Page:Mémoires du Baron de Marbot - tome 1.djvu/51

Le texte de cette page a été corrigé et est conforme au fac-similé.

CHAPITRE V

Je rejoins à Paris mon père et mes frères. — Mon père est nommé au commandement de la 17e  division militaire à Paris. Il refuse de seconder les vues de Sieyès et cède la place à Lefebvre.

Je venais d’avoir seize ans au mois d’août 1798. Six mois après, vers la fin de février, je quittai le collège de Sorèze. Mon père avait un ami, nommé M. Dorignac, qui se chargea de me ramener avec lui dans la capitale.

Nous fûmes huit jours pour nous rendre à Paris, où j’entrai en mars 1799, le jour même où le théâtre de l’Odéon brûla pour la première fois.

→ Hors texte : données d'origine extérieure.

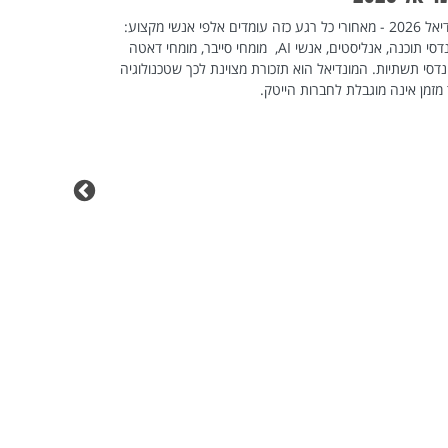
וזו אולי הנקוד
מונדיאל 2026 - מאחורי כל רגע כזה עומדים אלפי אנשי מקצוע:
מחוץ לארגון: פיטורים ב־2026 הם ל
מהנדסי תוכנה, אנליסטים, אנשי AI, מומחי סייבר, מומחי דאטה
דסי תשתיות. המונדיאל הוא תזכורת מצוינת לכך שטכנולוגיה
מזמן אינה מוגבלת לחברות הייטק.
מחפשים עב
שכדאי לכם 
אז אם אתם מחפש
לשפר את הלינקדא
האנשים שכדאי ל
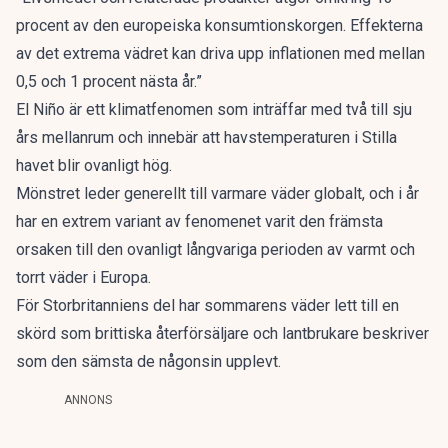
procent av den europeiska konsumtionskorgen. Effekterna
av det extrema vädret kan driva upp inflationen med mellan
0,5 och 1 procent nästa år.”
El Niño är ett klimatfenomen som inträffar med två till sju
års mellanrum och innebär att havstemperaturen i Stilla
havet blir ovanligt hög.
Mönstret leder generellt till varmare väder globalt, och i år
har en extrem variant av fenomenet varit den främsta
orsaken till den ovanligt långvariga perioden av varmt och
torrt väder i Europa.
För Storbritanniens del har sommarens väder lett till en
skörd som brittiska återförsäljare och lantbrukare beskriver
som den sämsta de någonsin upplevt.
ANNONS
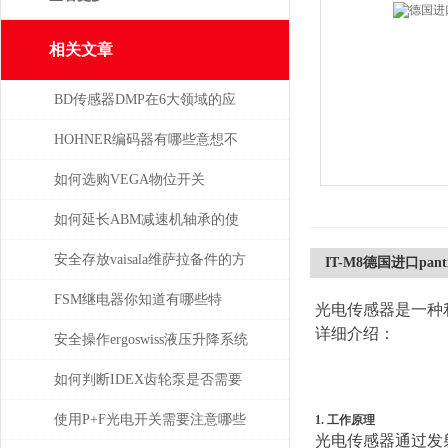
相关文章
BD传感器DMP在6大领域的应
用分析
HOHNER编码器有哪些意想不
到的应用
如何选购VEGA物位开关
如何延长ABM减速机轴承的使
用寿命
安全存放vaisala维萨拉备件的方
IT-M8德国进口pant
法，赶紧收藏！
FSM继电器你知道有哪些特
光电传感器是一种
详细介绍：
点？
安全操作ergoswiss液压升降系统
的规程
如何判断IDEX齿轮泵是否需要
维修或更换部件？
使用P+F光电开关需要注意哪些
1. 工作原理
光电传感器通过发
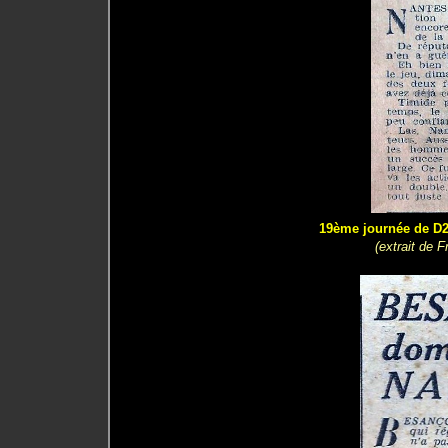
19ème journée de D2 
(extrait de 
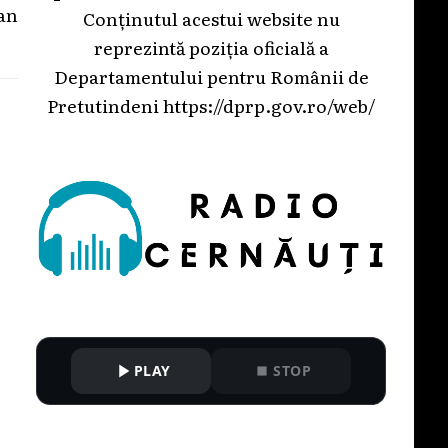
an
Conținutul acestui website nu
reprezintă poziția oficială a
Departamentului pentru Românii de
Pretutindeni
https://dprp.gov.ro/web/
PLAY
STOP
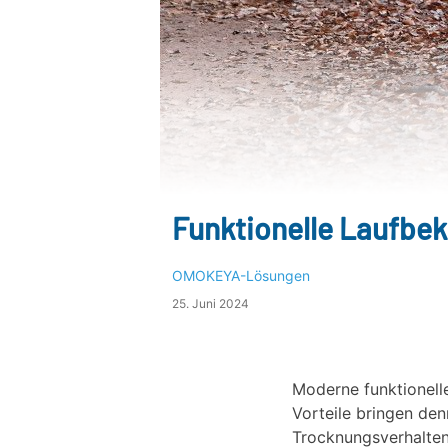
Funktionelle Laufbek
OMOKEYA-Lösungen
25. Juni 2024
Moderne funktionell
Vorteile bringen de
Trocknungsverhalten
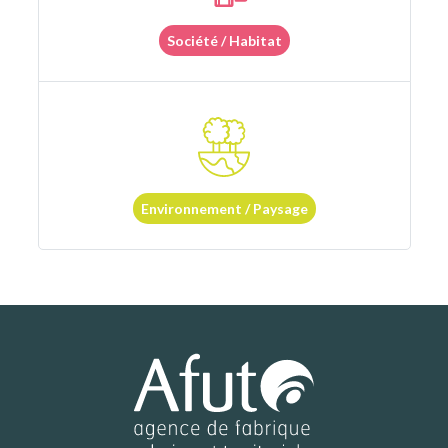
Société / Habitat
Environnement / Paysage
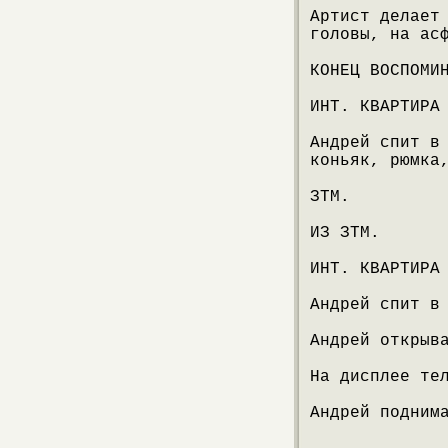
Артист делает
головы, на ас
КОНЕЦ ВОСПОМИ
ИНТ. КВАРТИРА
Андрей спит в
коньяк, рюмка
ЗТМ.
ИЗ ЗТМ.
ИНТ. КВАРТИРА
Андрей спит в
Андрей открыв
На дисплее те
Андрей подним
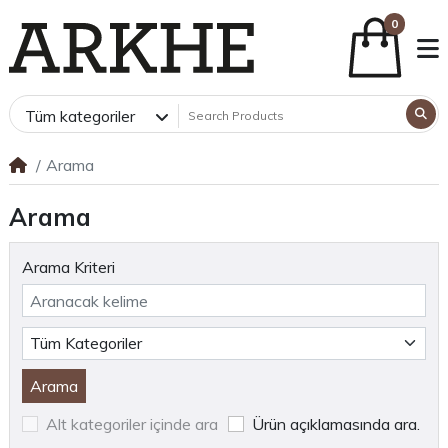
0
Tüm kategoriler
Arama
Arama
Arama Kriteri
Alt kategoriler içinde ara
Ürün açıklamasında ara.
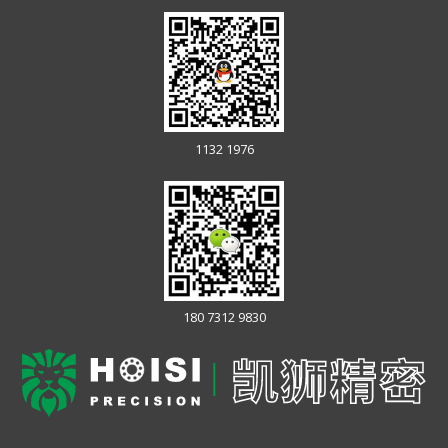
1132 1976
180 7312 9830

La clarté de l’incendie se projetant au loin sur la route d’Orléans, je crus bonnement que cette lueur provenait des nombreux réverbères réunis dans la capitale.

Mon père occupait alors un bel hôtel rue du Faubourg-Saint-Honoré, no 87, au coin de la petite rue Verte. J’y arrivai au moment du déjeuner : toute la famille était réunie. Il me serait impossible d’exprimer la joie que j’éprouvai en les revoyant tous ! Ce fut un des plus beaux jours de ma vie !…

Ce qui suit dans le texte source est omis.